Paseo con un amigo, le observo. Él estuvo allí siempre. Cuando nada ocurría, cuando todo estaba por ocurrir; cuando ocurrió todo y cuando todo cesó. Es domingo por la tarde. Es febrero y ha anochecido. Nosotros tomamos una cerveza helada en una terraza sin estufa. Ni siquiera tenemos el vicio de fumar como excusa para esta estupidez. Conversamos.
Ayer fue su cumpleaños, lo sé porque él me ha hecho caer en la cuenta. Ha tejido los hilos de la conversación hasta que he caído sola, como en una trampa cavada en el suelo.
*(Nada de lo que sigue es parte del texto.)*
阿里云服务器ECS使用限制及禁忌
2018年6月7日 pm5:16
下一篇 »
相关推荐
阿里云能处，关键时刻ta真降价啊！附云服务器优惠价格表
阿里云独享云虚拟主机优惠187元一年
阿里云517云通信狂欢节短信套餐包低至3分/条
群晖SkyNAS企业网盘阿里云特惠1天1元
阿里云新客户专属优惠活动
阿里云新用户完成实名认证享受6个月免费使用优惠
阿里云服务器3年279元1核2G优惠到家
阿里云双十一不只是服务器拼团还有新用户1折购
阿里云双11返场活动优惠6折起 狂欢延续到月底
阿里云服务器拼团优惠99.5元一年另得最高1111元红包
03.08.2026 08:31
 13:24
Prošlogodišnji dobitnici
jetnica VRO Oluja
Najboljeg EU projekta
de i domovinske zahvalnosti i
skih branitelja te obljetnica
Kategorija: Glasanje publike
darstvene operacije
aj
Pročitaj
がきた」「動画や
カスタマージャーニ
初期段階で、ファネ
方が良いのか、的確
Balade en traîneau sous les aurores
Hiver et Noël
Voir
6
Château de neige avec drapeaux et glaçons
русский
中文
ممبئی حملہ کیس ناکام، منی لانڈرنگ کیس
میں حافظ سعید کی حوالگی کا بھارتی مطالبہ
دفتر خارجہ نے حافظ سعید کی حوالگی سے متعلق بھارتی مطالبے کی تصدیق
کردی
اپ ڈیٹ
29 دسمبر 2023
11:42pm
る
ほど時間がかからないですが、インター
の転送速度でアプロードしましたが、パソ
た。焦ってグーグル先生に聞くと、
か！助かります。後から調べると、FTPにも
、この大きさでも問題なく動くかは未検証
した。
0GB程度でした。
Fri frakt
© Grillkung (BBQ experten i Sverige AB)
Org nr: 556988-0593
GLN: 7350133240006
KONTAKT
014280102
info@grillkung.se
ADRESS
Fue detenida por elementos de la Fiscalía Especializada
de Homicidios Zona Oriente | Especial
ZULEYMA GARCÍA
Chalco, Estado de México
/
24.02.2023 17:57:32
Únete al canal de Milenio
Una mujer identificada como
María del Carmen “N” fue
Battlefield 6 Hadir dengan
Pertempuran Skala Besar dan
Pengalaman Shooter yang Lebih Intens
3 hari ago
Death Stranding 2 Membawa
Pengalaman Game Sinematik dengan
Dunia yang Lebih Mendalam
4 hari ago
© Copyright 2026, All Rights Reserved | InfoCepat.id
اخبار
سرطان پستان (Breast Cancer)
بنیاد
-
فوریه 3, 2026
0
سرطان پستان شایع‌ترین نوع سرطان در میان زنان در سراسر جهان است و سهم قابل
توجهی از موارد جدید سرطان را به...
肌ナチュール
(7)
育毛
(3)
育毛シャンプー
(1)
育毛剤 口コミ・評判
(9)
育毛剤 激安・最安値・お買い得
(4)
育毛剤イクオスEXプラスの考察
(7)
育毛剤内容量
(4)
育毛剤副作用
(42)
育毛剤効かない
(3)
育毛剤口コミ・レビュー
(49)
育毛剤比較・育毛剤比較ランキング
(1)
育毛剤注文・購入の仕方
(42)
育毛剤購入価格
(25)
Con esa misma sensación de vértigo. Socarrón, me ha dicho: «Tranquila, eso no ha hecho que no los cumpla». Y se ha reído con una carcajada atronadora.
Recordamos algunas cosas como hacemos siempre, aunque cada vez nos lleva más tiempo, ahora ya tenemos quince años hacia los que retroceder. Él dedica su vida al estudio, pero desde mucho antes hablaba como quien ha reflexionado profundamente sobre cada persona que le rodea. Como si él, al contrario que todos los demás, se detuviese a observar cada mínimo detalle y analizase sus consecuencias. Como si todo lo que está diciendo lo hubiese mascado frente a una chimenea fumando pipa.
Me he acordado de él y de todo esto leyendo estos días Un caballero en Moscú, esa novela de la que todo el mundo me había hablado pero que nadie me había contado. Un libro que es una compañía.
En él, su protagonista, que había sido condenado a muerte por los bolcheviques, y que ahora se encuentra bajo arresto domiciliario perpetuo en el Hotel Metropol de Moscú, se muestra práctico y divide sus rutinas diarias para no caer en la demencia: acudir al barbero, desayunar puntualmente, dedicar un tiempo determinado a la lectura y el estudio. Pero incluso allí le encuentra la vida. Y nuestro protagonista, condenado a observar la vida desde un balcón, empieza a tejerla.
Durante su lectura, uno se sumerge en un universo conformado entre las paredes de un hotel. Pasar sus páginas es pasear por unos salones que, aunque decrépitos, conservan la elegancia de otro tiempo. De este modo, pese a la decadencia, uno conserva el porte y las formas. Incluso el perfume.
Es un lugar al que acudir, una agradable conversación inacabada, un remanso de paz en un modo de vida frenético al que nos aferramos. Por eso digo que es como una compañía o como un buen amigo, porque nos para. «Pero, al enderezar la copa de cóctel justo después de aquella conmoción, ¿acaso no demostraba también su certeza de que, hasta con los actos más pequeños, uno puede reestablecer cierto orden en el mundo?».